Dataset comparison: Sliced OT dataset distances (s-OTDD) provide fast, model-agnostic evaluation of data discrepancies, suitable for transfer learning and domain adaptation (Nguyen et al., 31 Jan 2025).

Empirical studies confirm the computational efficiency and scalability of SOT-based methods, with compressed memory and faster convergence in gradient-based methods compared to full OT.

7. Limitations and Future Directions

Although SOT is statistically efficient and computationally scalable, it is not generally a substitute for full OT in applications sensitive to precise metric or geodesic structures.

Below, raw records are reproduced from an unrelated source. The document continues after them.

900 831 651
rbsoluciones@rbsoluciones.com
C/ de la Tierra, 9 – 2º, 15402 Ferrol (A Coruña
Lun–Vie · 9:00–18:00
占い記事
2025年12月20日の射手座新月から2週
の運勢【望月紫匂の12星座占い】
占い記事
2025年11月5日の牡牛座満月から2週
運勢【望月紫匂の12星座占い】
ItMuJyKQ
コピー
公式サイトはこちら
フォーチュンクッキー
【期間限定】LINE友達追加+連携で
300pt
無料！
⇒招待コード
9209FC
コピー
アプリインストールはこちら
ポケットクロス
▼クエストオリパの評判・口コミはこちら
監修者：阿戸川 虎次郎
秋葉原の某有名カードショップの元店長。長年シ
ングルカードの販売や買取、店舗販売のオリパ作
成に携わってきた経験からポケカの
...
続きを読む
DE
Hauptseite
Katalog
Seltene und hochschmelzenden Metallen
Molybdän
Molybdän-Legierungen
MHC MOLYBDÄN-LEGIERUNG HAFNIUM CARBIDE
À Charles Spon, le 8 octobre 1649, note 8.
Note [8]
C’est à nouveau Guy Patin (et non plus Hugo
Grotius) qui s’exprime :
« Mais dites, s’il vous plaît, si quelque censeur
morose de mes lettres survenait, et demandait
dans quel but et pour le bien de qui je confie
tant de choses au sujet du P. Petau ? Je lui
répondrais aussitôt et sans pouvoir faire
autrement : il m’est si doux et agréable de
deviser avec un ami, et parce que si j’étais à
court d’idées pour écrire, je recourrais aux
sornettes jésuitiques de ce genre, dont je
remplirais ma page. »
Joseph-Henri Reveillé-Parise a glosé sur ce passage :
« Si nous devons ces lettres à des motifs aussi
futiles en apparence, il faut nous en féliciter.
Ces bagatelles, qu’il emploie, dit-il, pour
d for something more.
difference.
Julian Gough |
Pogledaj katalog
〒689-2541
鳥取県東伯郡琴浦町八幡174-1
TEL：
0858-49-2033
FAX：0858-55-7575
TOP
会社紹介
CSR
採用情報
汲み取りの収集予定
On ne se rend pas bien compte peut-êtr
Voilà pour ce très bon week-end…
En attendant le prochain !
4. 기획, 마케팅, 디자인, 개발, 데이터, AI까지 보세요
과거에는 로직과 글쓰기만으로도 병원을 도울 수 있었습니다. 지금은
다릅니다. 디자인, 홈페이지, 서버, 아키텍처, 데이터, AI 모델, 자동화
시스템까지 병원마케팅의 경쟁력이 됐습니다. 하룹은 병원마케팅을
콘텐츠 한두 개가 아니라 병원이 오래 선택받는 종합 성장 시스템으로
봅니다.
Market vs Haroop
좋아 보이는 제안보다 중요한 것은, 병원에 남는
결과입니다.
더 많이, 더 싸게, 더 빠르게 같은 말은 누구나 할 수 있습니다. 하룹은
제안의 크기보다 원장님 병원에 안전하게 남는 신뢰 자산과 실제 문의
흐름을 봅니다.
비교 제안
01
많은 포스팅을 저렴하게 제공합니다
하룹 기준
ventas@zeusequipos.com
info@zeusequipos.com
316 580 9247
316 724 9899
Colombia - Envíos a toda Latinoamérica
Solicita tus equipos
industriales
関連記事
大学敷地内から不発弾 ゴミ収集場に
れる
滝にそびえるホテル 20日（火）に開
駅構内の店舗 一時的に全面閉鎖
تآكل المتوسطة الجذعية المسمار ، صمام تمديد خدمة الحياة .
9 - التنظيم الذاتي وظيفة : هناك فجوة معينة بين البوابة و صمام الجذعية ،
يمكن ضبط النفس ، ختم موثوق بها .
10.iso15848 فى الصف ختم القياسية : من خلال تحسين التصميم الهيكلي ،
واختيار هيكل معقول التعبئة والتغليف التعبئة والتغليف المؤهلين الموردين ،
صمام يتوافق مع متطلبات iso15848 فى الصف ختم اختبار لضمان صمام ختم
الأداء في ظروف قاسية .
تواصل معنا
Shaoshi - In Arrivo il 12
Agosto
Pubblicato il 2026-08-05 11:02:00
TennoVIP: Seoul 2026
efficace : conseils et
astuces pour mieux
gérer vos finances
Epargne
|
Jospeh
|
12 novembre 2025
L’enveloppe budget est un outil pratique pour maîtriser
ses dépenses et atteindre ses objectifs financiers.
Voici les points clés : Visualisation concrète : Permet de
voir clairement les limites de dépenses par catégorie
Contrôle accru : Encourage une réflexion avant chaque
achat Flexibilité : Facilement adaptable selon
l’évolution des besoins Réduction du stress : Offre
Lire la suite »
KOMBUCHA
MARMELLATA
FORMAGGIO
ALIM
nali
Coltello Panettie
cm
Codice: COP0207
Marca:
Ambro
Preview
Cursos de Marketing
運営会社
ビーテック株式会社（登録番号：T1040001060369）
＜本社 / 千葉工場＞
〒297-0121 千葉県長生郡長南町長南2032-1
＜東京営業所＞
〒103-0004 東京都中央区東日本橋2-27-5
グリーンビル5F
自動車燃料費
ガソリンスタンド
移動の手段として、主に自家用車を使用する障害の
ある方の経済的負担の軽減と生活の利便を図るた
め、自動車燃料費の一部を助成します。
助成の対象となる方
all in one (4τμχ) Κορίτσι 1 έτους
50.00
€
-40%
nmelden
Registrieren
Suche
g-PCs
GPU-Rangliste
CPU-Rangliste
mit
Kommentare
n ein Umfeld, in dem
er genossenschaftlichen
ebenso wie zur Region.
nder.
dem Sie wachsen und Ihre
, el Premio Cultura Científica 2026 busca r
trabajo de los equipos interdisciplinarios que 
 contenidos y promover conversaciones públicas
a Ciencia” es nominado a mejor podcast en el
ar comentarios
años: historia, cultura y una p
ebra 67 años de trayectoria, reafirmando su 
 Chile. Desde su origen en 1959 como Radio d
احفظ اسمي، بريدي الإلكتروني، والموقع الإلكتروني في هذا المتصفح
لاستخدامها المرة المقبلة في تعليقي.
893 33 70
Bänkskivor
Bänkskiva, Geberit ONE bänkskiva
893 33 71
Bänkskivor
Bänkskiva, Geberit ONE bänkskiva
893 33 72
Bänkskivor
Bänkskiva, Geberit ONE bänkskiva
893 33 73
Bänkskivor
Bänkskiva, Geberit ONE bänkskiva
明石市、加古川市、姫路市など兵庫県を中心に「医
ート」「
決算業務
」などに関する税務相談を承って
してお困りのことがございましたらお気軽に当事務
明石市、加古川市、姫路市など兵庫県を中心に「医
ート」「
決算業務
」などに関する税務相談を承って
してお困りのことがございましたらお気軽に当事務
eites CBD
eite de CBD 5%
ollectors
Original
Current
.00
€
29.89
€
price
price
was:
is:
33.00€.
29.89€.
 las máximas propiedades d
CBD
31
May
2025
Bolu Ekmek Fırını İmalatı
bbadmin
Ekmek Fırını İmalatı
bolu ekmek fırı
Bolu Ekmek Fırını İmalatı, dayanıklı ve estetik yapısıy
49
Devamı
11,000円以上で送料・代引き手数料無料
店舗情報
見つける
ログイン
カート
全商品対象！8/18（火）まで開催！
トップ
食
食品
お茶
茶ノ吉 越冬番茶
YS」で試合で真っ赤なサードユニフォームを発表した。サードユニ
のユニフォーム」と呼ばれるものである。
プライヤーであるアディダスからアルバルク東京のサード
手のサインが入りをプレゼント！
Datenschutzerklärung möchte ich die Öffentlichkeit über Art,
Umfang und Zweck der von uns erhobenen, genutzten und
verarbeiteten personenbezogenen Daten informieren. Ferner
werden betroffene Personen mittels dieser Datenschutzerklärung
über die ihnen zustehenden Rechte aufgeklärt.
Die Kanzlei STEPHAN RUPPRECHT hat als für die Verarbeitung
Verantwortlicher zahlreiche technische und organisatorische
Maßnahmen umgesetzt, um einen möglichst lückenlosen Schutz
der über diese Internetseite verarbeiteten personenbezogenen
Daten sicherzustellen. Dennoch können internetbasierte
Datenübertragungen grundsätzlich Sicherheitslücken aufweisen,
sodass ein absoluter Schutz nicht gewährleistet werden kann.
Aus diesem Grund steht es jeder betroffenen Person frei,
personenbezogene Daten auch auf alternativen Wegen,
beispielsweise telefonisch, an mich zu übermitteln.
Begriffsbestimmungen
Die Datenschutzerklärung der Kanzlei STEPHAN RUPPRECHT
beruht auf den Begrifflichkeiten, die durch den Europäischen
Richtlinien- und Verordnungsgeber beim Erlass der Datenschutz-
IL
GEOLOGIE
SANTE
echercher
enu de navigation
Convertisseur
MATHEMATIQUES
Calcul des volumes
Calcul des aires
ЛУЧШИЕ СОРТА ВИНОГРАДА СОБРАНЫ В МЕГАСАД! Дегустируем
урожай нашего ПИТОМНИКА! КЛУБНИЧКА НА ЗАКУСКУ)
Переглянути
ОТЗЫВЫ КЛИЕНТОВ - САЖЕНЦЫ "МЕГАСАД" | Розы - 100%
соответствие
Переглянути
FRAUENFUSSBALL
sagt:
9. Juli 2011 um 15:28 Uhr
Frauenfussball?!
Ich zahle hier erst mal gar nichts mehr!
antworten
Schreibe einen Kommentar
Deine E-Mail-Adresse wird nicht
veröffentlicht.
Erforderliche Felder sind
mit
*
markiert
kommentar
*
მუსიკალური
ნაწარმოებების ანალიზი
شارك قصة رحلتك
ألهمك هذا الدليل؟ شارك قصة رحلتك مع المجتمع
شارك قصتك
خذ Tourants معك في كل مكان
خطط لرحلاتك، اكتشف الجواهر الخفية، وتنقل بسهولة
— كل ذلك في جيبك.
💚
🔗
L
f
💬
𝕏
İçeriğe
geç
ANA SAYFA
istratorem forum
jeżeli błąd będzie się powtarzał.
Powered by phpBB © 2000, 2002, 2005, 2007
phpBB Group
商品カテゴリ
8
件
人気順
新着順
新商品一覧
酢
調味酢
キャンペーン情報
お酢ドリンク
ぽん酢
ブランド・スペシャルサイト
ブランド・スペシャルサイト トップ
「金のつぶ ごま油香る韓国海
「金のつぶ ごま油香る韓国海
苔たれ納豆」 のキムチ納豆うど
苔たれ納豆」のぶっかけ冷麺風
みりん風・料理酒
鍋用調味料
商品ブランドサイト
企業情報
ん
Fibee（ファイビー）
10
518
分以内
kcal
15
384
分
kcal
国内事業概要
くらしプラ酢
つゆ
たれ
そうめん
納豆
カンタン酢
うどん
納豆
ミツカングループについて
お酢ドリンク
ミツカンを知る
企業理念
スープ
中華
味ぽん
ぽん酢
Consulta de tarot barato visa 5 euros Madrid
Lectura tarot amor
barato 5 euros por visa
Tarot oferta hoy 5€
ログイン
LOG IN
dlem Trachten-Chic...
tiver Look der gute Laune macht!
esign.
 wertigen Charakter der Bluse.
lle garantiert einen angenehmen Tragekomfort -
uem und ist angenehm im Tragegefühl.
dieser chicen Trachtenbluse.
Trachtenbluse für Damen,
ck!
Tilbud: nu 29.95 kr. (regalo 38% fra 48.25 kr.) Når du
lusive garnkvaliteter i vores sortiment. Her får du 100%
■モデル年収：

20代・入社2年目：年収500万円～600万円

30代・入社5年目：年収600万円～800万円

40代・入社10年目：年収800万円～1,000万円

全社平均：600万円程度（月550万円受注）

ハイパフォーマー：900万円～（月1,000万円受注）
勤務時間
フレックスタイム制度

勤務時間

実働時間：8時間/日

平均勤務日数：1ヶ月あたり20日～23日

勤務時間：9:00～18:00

The lack of bi-Lipschitz equivalence and absence of geodesics make SOT metrics unsuitable for applications relying on the finer geometric and convexity properties of the Wasserstein space, such as optimal interpolation and shape morphing (Kitagawa et al., 2023).

Ongoing research is expanding SOT in several directions:

Plan estimation and generalized slicing: Incorporating manifold projections, tree-based or nonlinear slicing, and refined lifting mechanisms to further improve the sharpness of plan estimation and adaptation to non-Euclidean structures.
Unbalanced and partial SOT: Developing robust methods for signals with missing or excess data, leveraging φ-divergences and dynamic slicing weights.
Streaming and distributed SOT: Enhancing large-scale, online deployment via quantile sketching and communication-efficient schemes (Nguyen, 11 May 2025).
Statistical optimality and estimator theory: Further paper of the limiting distributions and finite-sample deviations of SOT estimators, particularly in structured settings or with non-uniform slicing.
Applications in generative modeling: Leveraging plan-based SOT and barycentric schemes for conditional flow matching, generative flow models, and domain adaptation tasks with complex data geometry (Chapel et al., 28 May 2025).

In sum, SOT provides a principled and computationally effective toolkit for scalable high-dimensional transport, density comparison, and plan estimation, with broad applicability across statistical and geometric data analysis, provided the limitations regarding metric preservation are properly accounted for.